Cette distinction découle d'une anthropologie théologique classique selon laquelle l'égalité de dignité n'implique pas l'uniformité de fonction. S'appuyant sur la théologie paulinienne du corps, l'Église enseigne que les dons spirituels sont distribués selon la sagesse divine, et non selon les préférences humaines : « Il y a diversité de dons, mais le même Esprit… À chacun est donnée la manifestation de l'Esprit pour l'utilité commune » (1 Co 12, 4.7 ; NRSVCE).
Appliqué à la question de l'Ordre sacré, cela signifie que la restriction de l'ordination aux hommes n'implique pas une infériorité par rapport aux femmes, mais plutôt une distinction entre représentation symbolique et sacramentelle. Dans ce cadre, le ministre ordonné agit in persona Christi Capitis – dans le cas des prêtres, et in persona Christi Servi – dans le cas des diacres. Ces deux rôles participent à la vie sacramentelle de l'Église et sont ontologiquement et symboliquement configurés au Christ de manières distinctes, chacun ordonné au mystère nuptial du Christ Époux et de l'Église, son Épouse.

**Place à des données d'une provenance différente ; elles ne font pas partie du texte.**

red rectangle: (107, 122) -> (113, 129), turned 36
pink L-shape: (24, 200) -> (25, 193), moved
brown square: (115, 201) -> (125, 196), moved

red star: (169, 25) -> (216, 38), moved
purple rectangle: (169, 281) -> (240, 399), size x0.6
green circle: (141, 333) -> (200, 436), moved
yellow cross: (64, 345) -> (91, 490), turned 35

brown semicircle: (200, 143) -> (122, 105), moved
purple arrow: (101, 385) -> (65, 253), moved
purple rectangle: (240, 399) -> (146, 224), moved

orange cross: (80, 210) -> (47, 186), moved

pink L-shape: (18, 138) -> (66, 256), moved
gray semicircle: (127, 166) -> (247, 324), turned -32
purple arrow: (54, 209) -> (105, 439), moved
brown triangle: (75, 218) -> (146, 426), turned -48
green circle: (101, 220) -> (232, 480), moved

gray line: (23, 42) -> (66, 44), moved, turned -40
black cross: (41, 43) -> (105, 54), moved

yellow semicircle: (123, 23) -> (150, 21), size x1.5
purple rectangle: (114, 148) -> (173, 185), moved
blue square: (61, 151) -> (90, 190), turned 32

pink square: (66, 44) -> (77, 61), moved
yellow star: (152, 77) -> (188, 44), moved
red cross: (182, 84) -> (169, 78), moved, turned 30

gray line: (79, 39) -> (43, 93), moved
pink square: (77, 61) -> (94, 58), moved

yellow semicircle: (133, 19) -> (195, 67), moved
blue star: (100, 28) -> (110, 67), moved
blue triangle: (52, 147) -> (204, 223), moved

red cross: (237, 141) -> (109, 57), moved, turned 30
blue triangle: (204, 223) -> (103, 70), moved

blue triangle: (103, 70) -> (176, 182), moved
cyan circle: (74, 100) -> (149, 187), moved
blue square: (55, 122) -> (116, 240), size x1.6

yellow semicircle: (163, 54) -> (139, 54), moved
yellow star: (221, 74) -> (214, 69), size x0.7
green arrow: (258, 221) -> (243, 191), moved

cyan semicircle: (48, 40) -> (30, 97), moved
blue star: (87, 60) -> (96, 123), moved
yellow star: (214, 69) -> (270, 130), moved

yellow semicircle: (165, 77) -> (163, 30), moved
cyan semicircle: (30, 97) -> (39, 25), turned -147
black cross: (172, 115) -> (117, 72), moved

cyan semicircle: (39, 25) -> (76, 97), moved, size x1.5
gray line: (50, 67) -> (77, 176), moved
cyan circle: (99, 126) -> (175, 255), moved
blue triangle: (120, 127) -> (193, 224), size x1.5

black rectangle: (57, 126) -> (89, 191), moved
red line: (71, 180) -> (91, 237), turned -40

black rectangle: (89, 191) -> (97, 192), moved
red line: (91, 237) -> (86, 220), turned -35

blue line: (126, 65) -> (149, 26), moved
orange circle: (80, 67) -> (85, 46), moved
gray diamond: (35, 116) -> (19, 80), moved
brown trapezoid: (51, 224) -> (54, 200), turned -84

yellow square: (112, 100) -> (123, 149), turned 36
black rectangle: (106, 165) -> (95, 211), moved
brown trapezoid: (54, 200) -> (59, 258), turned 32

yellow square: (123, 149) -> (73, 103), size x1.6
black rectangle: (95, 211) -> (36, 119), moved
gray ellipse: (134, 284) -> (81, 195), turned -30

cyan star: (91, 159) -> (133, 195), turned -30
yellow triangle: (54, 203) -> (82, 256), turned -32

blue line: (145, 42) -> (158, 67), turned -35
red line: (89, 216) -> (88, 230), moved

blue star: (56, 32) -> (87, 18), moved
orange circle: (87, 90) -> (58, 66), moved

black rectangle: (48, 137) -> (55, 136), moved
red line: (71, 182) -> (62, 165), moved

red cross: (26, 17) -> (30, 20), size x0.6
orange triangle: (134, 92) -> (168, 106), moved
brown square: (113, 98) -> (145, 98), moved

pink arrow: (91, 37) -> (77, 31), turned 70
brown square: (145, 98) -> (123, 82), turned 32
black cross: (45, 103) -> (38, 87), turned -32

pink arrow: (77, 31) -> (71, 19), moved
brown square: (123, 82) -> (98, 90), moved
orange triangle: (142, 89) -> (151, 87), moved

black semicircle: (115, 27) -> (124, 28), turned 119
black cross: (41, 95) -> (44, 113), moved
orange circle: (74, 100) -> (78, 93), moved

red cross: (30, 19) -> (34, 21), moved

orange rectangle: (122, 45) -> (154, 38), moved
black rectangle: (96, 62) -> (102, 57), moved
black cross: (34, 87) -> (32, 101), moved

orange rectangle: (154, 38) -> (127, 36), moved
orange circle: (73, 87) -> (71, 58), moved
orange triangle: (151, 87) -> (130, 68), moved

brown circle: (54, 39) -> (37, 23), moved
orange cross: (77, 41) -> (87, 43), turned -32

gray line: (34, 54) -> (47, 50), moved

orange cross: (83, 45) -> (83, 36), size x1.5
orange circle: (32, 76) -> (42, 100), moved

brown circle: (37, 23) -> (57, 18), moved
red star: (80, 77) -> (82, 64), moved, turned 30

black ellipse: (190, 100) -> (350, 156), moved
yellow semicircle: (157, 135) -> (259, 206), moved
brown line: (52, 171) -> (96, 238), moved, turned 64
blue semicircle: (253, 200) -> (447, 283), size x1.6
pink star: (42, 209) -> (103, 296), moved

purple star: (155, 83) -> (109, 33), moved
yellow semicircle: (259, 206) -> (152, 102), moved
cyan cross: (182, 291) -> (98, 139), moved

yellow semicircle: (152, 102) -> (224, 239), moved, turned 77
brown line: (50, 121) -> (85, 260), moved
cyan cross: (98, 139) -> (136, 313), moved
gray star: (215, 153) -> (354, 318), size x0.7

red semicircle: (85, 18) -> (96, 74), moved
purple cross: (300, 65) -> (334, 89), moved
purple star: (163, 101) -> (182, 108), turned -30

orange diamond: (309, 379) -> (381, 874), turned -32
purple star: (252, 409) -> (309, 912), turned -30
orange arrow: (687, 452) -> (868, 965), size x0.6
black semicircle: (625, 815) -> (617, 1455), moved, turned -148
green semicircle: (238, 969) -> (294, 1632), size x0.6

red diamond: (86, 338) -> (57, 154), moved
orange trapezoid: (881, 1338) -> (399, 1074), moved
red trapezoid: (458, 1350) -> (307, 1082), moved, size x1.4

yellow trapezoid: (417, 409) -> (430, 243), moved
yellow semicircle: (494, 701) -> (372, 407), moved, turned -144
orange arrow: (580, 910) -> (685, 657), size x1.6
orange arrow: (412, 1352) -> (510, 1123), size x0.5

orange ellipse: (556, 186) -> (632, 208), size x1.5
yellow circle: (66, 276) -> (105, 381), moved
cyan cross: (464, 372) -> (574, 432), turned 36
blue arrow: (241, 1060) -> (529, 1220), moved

Plutôt que d'importer des catégories profanes de représentation, le pape Léon XIV soutient que les rôles ecclésiaux doivent être discernés au sein de la logique théologique et sacramentelle qui régit la vie de l'Église. Cette logique inclut la représentation typologique, le symbolisme eschatologique et la fidélité à l'exemple du Christ et à la tradition apostolique. À cet égard, toute tentative de restructurer les rôles ministériels sur la base de notions sociopolitiques d'égalité risque d'obscurcir le sens théologique ancré dans l'ordre sacramentel de l'Église. L'insistance de Léon XIV sur ces principes témoigne de son engagement plus large en faveur d'une herméneutique de la continuité, qui résiste aux pressions de l'immédiateté culturelle au profit de la fidélité à la révélation divine et à l'identité ecclésiale .
Par conséquent, il est probable que, si le pape Léon devait autoriser une expansion des rôles ministériels des femmes, cela prendrait la forme de nouveaux ministères institués plutôt que d'ordination sacramentelle. Le motu proprio Spiritus Domini de 2021 du pape François a ouvert les ministères de lecteur et d'acolyte aux femmes, reconnaissant leur exercice de longue date de ces rôles sans altérer leur statut sacramentel. 14 Léon pourrait envisager des voies similaires, comme l'institution formelle de ministres eucharistiques ou de directeurs spirituels.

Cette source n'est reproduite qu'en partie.